▸ **Exercise input**

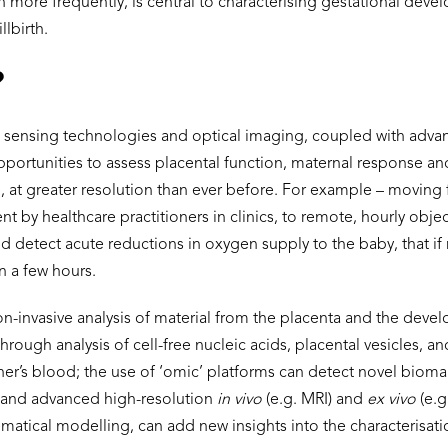
en more frequently, is central to characterising gestational deve
llbirth.
?
 sensing technologies and optical imaging, coupled with advan
opportunities to assess placental function, maternal response a
me, at greater resolution than ever before. For example – movin
t by healthcare practitioners in clinics, to remote, hourly obje
uld detect acute reductions in oxygen supply to the baby, that i
in a few hours.
on-invasive analysis of material from the placenta and the deve
hrough analysis of cell-free nucleic acids, placental vesicles, 
her’s blood; the use of ‘omic’ platforms can detect novel bioma
; and advanced high-resolution
in vivo
(e.g. MRI) and
ex vivo
(e.g
atical modelling, can add new insights into the characterisati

▸ **Task to carry out**
When you reproduce the material, keep every word exact and leave each picture out.

▸ **Expected output**
en more frequently, is central to characterising gestational deve
llbirth.
?
 sensing technologies and optical imaging, coupled with advan
opportunities to assess placental function, maternal response a
me, at greater resolution than ever before. For example – movin
t by healthcare practitioners in clinics, to remote, hourly obje
uld detect acute reductions in oxygen supply to the baby, that i
in a few hours.
on-invasive analysis of material from the placenta and the deve
hrough analysis of cell-free nucleic acids, placental vesicles, 
her’s blood; the use of ‘omic’ platforms can detect novel bioma
; and advanced high-resolution
in vivo
(e.g. MRI) and
ex vivo
(e.g
atical modelling, can add new insights into the characterisati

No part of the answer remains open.